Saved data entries

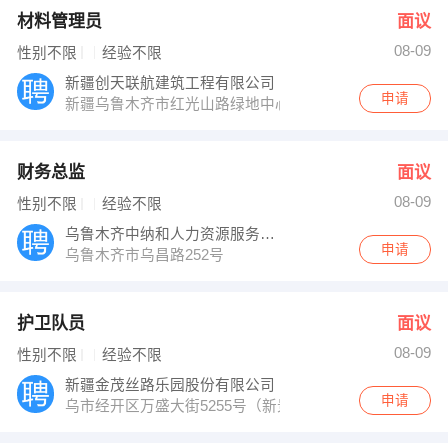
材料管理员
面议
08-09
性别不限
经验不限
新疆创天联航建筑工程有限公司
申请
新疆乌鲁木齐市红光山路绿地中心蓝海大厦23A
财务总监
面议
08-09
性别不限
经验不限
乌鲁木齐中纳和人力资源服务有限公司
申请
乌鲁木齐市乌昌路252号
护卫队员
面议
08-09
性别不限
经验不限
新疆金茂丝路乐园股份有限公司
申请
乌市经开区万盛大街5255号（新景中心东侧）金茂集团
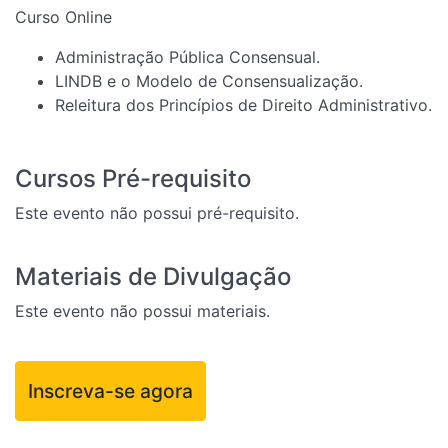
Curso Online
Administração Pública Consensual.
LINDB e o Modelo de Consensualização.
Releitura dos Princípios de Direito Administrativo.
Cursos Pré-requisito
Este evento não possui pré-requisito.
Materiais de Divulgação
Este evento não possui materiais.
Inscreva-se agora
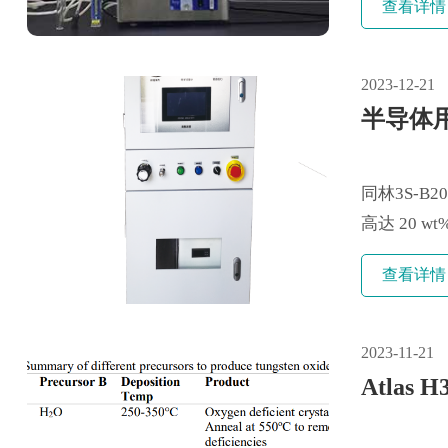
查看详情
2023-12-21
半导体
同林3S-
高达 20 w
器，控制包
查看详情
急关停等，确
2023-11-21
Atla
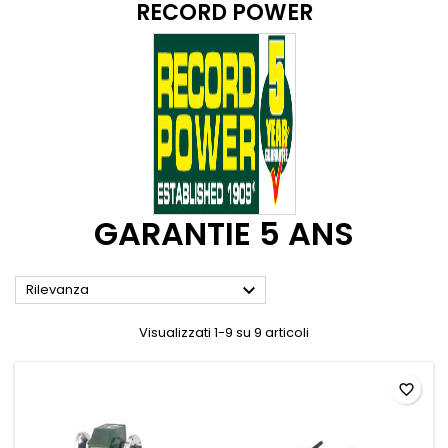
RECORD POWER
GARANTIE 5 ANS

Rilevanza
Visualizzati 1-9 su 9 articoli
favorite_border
...
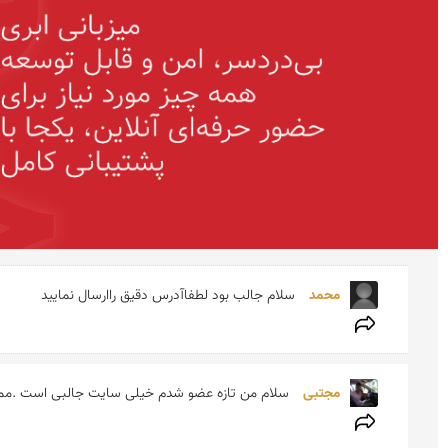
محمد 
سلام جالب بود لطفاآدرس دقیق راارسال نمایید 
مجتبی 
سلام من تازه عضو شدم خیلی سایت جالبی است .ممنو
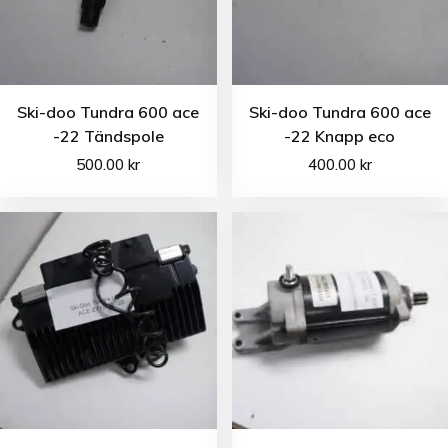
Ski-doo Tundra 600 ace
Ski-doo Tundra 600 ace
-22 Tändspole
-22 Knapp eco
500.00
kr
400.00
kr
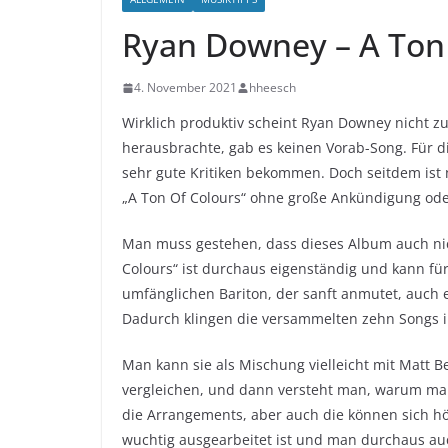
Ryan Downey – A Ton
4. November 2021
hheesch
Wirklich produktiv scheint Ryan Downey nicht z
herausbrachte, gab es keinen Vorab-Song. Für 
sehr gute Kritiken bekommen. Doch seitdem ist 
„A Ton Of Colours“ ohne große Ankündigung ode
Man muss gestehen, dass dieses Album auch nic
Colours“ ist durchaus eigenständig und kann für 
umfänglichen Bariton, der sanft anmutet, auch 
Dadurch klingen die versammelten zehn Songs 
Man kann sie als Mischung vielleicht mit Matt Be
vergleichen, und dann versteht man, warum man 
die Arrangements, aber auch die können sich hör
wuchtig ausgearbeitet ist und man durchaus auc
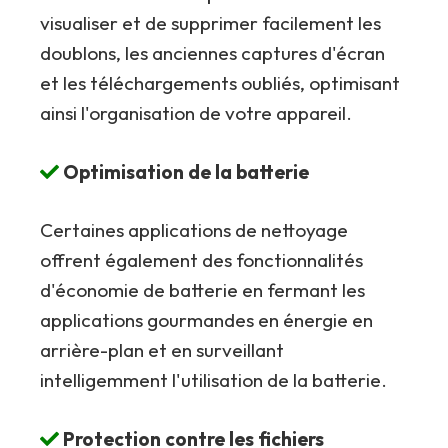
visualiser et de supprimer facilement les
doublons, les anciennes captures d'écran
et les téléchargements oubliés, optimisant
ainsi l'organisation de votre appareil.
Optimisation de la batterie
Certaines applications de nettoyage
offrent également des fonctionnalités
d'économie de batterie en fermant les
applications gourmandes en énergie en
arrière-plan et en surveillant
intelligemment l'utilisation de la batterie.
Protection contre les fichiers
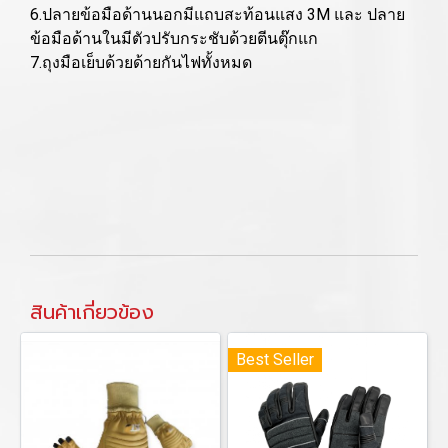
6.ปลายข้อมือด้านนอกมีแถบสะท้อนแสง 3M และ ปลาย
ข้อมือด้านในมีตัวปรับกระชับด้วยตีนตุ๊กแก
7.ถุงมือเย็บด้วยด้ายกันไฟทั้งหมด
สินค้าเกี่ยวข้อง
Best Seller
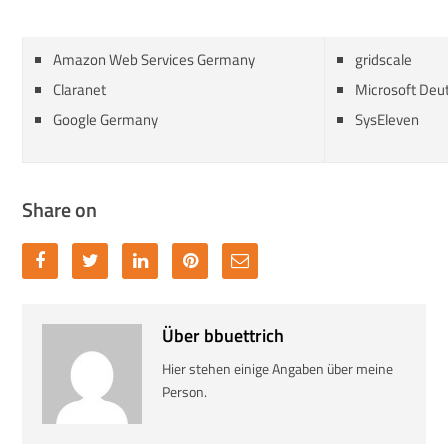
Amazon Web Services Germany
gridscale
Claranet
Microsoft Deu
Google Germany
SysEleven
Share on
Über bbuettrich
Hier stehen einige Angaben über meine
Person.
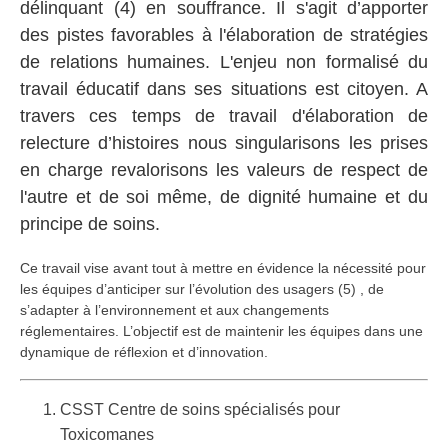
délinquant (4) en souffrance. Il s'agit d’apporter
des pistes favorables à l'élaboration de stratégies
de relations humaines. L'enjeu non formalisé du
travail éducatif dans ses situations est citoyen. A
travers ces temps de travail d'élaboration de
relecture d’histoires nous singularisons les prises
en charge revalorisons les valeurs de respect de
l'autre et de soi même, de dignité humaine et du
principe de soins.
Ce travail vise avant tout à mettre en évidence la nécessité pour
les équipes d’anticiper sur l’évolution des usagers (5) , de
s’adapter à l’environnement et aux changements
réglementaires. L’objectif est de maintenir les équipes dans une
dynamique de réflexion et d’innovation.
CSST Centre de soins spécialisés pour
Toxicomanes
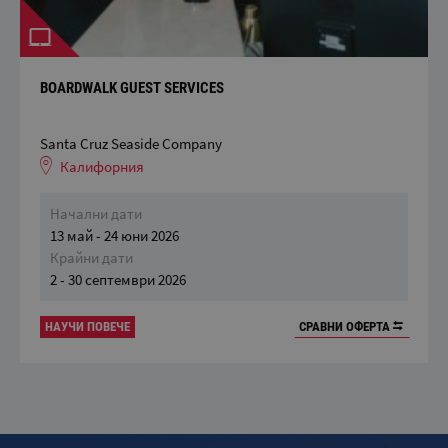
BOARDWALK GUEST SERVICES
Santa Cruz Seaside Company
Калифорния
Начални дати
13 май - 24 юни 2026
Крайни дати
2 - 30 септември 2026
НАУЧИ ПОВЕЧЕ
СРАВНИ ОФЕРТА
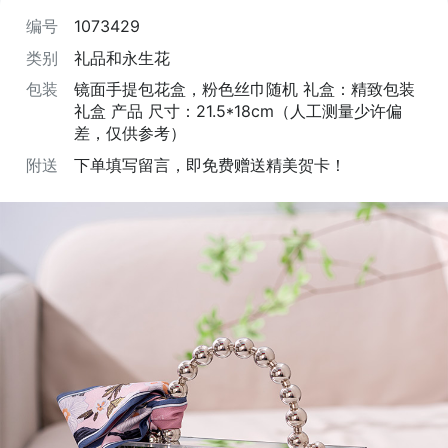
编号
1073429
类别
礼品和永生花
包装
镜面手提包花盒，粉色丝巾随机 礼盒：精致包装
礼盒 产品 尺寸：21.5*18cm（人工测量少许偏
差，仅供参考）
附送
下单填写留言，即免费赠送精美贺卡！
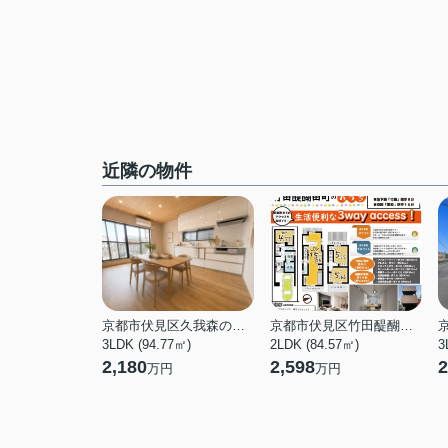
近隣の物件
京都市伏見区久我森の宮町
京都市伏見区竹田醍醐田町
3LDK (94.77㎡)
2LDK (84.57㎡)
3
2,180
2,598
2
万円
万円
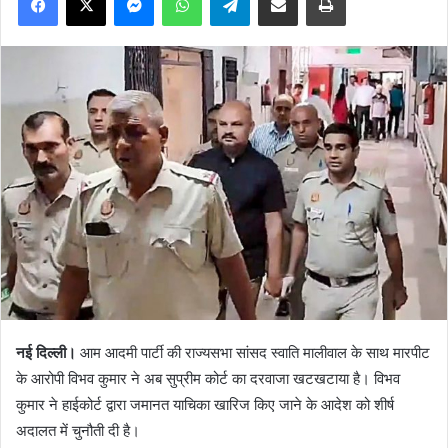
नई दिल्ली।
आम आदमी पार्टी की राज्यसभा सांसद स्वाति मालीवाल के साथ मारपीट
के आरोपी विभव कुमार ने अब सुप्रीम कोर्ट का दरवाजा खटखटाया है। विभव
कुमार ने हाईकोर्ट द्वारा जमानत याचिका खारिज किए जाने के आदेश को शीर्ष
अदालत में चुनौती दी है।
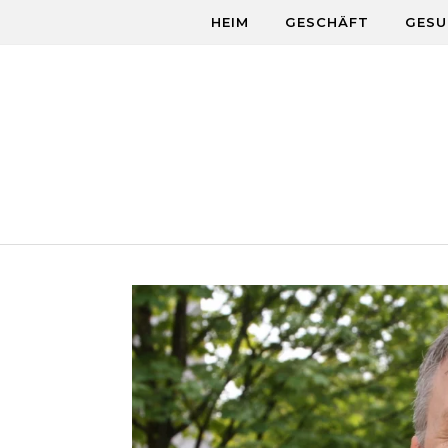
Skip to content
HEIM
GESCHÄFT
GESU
--
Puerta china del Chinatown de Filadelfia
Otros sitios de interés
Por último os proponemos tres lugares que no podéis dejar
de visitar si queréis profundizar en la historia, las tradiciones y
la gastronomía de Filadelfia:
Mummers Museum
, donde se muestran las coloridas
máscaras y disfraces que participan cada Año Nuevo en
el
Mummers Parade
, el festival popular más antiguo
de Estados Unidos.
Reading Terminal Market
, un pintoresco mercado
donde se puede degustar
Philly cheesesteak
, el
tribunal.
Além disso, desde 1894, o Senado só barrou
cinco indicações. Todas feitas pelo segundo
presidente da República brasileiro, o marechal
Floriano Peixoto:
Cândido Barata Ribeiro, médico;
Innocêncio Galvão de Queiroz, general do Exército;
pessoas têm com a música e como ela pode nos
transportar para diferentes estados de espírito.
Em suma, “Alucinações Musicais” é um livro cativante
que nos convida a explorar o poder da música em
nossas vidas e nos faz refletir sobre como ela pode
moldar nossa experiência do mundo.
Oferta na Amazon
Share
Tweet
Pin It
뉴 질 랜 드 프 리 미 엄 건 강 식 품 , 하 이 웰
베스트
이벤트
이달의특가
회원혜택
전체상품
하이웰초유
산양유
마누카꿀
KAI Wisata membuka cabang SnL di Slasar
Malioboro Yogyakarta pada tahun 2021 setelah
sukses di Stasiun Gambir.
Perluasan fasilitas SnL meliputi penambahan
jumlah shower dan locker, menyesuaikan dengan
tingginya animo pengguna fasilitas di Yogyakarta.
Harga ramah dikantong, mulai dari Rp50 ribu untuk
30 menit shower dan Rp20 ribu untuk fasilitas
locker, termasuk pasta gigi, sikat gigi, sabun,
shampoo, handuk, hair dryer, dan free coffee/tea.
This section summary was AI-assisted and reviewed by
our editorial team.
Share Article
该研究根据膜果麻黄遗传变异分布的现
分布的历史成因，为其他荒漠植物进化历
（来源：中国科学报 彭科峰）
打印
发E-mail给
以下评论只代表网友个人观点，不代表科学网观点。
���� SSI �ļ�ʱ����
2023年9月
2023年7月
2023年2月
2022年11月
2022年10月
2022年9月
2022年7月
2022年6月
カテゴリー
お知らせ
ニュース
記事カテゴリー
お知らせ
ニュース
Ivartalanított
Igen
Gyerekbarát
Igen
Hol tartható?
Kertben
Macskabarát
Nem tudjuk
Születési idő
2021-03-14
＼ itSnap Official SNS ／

**Your assignment**
The task calls for all lines in the entries that hold "dans".

**Worked solution**
travail éducatif dans ses situations est citoyen. A
réglementaires. L’objectif est de maintenir les équipes dans une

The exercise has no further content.